Our desire for justice is rooted in the illusion that we can create a safe society. Sadly, the world will never be safe as long as it is inhabited by broken, confused, conflicted, complex human beings. We will always hurt one another, let one another down. That is what we do, all of us, to greater and lesser degrees.

The apostle Paul was not engaging in idle rhetoric when he wrote,

all have sinned and fall short of the glory of God. (Romans 3:23)

The one thing that unites all human beings is that we  all in some way and to some degree betray the highest ideals we hold as members of the human community.

Someone must break the cycle violence. Retribution, vengeance, getting-even, only perpetuate the endless litany of pain that afflicts the world when no one is willing to step aside for a moment from the quid pro quo operating system that attempts to balance human actions by balancing the scales of “justice.”

Jesus swept aside the whole idea of quid pro quo justice saying,

You have heard that it was said, “An eye for an eye and a tooth for a tooth.” But I say to you, Do not resist an evildoer. (Matthew 5:38,39)

To forgive is not to deny wrong may have been done. Forgiveness does not turn a blind eye to the pain caused by human actions and attitudes. But, forgiveness refuses to be defined by the wrongs I have done or the wrongs that have been done to me.

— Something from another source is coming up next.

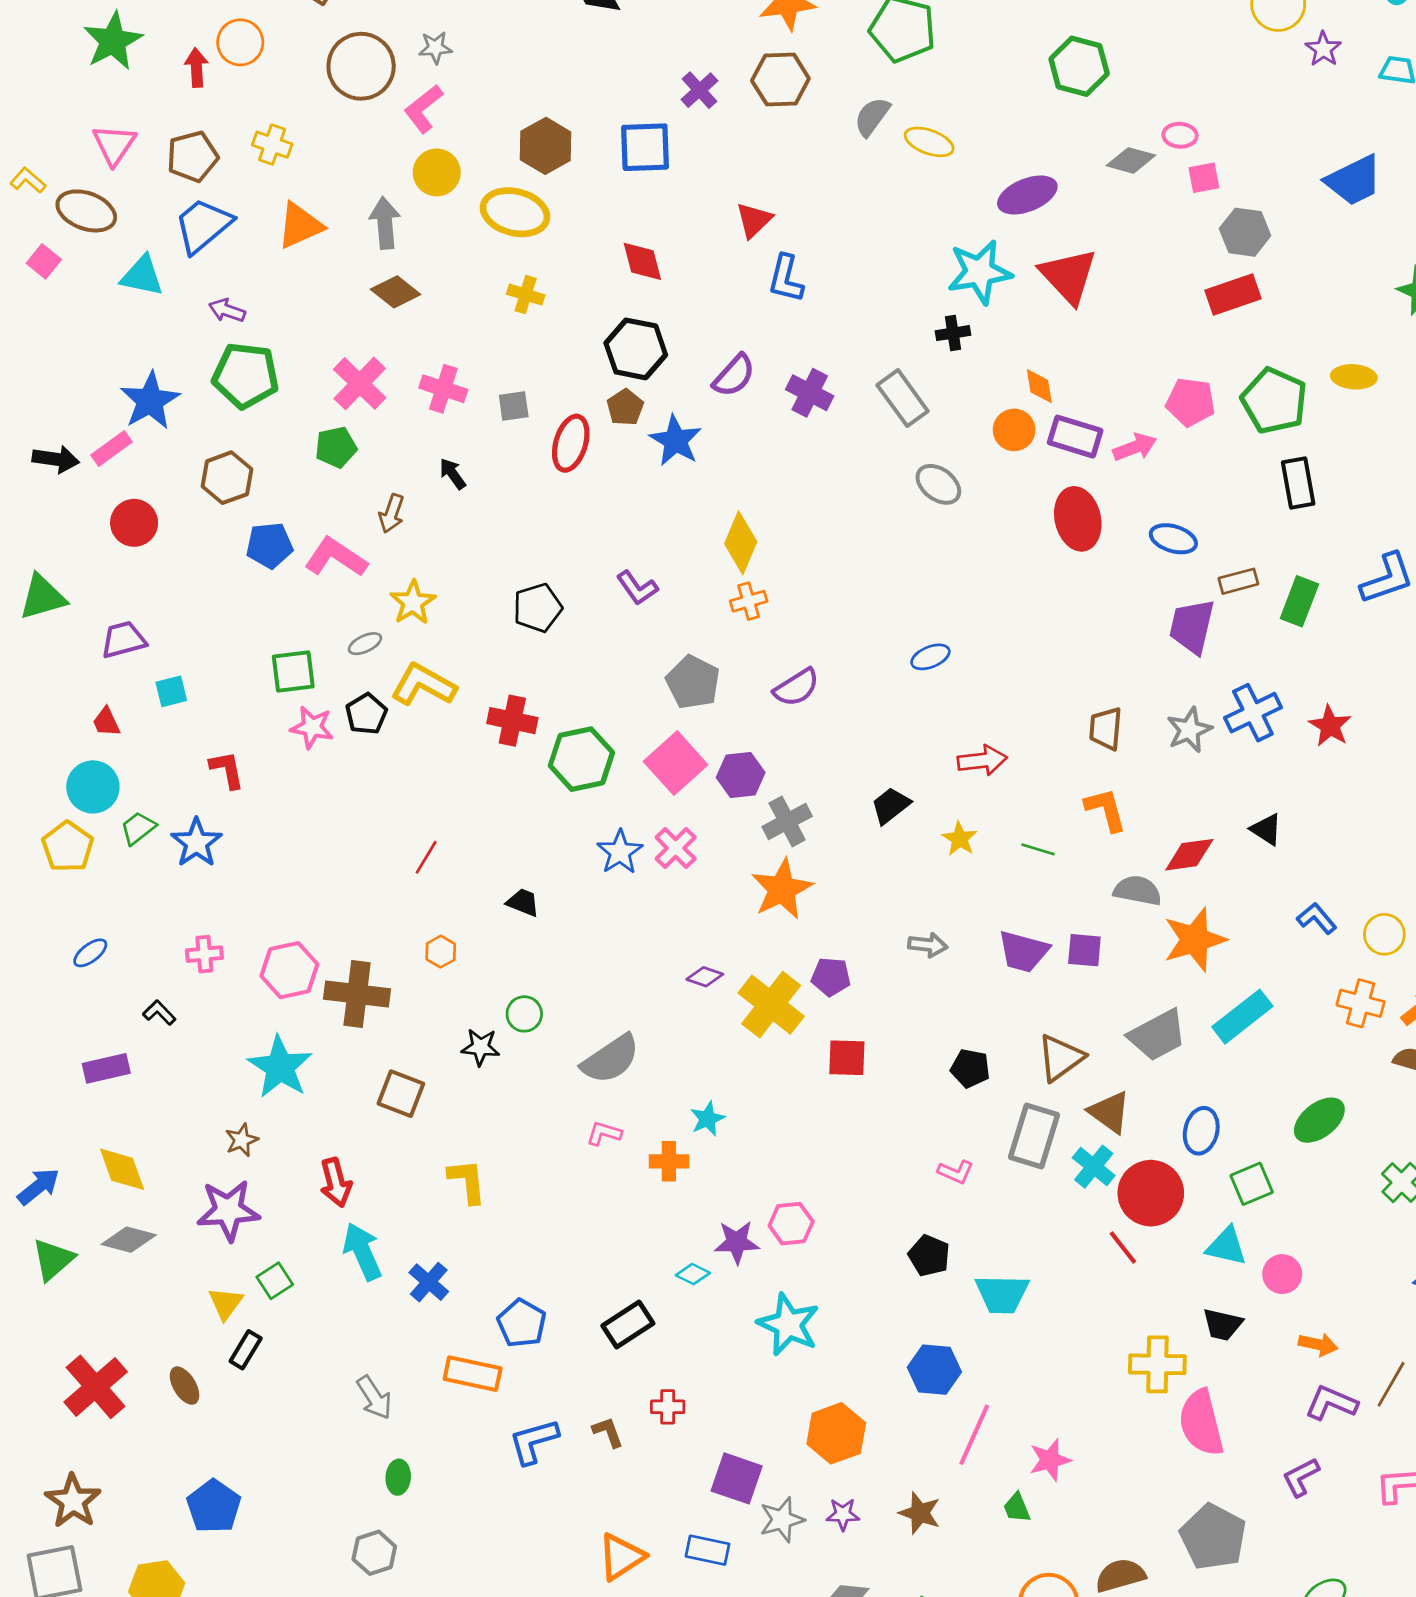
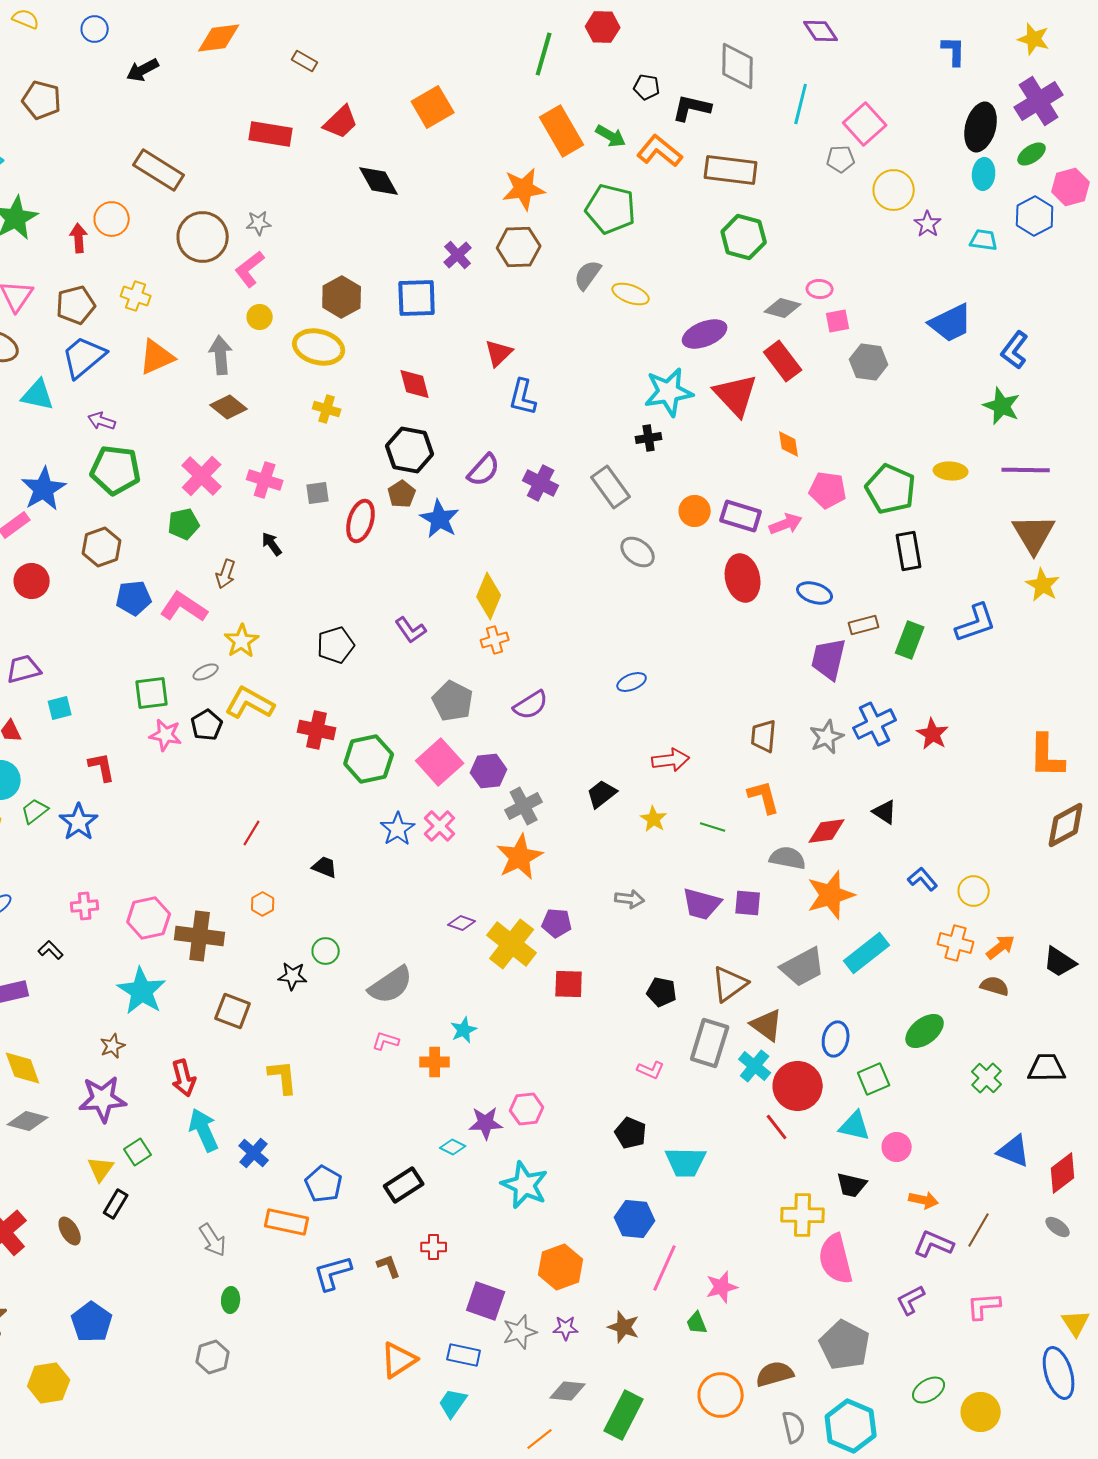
yellow circle: (437, 172) -> (260, 317), size x0.7
red rectangle: (1233, 295) -> (783, 361), moved, turned 72
orange diamond: (1039, 386) -> (789, 444), moved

When I forgive, I assert the truest freedom and greatest dignity of what it means to be human. To forgive is to affirm a deeper reality than the grievous brokenness that afflicts so much of the surface of the human condition. Forgiveness is the power that collapses the deadly dualism that divides the world into “good” and “evil” in which I seek to locate myself on the “good” side and those who hurt me on the “evil” side. Forgiveness is the only way out of the destructive blaming that holds the world in such a stalemate of violence.